Stored records
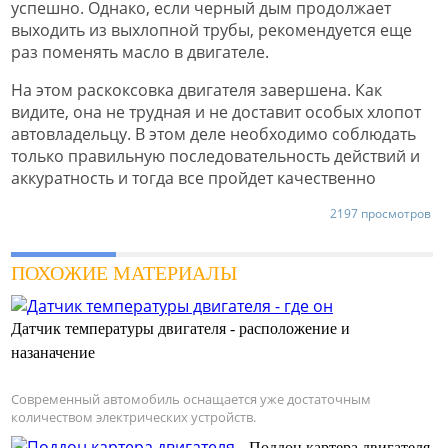
успешно. Однако, если черный дым продолжает
выходить из выхлопной трубы, рекомендуется еще
раз поменять масло в двигателе.
На этом раскоксовка двигателя завершена. Как
видите, она не трудная и не доставит особых хлопот
автовладельцу. В этом деле необходимо соблюдать
только правильную последовательность действий и
аккуратность и тогда все пройдет качественно
2197 просмотров
ПОХОЖИЕ МАТЕРИАЛЫ
Датчик температуры двигателя - расположение и
назаначение
Современный автомобиль оснащается уже достаточным
количеством электрических устройств.
Поддон картера двигателя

-- Try it --
Every line of the records above where the string "двигателя" is found should be copied.

-- Problem solution --
На этом раскоксовка двигателя завершена. Как
Датчик температуры двигателя - расположение и
Поддон картера двигателя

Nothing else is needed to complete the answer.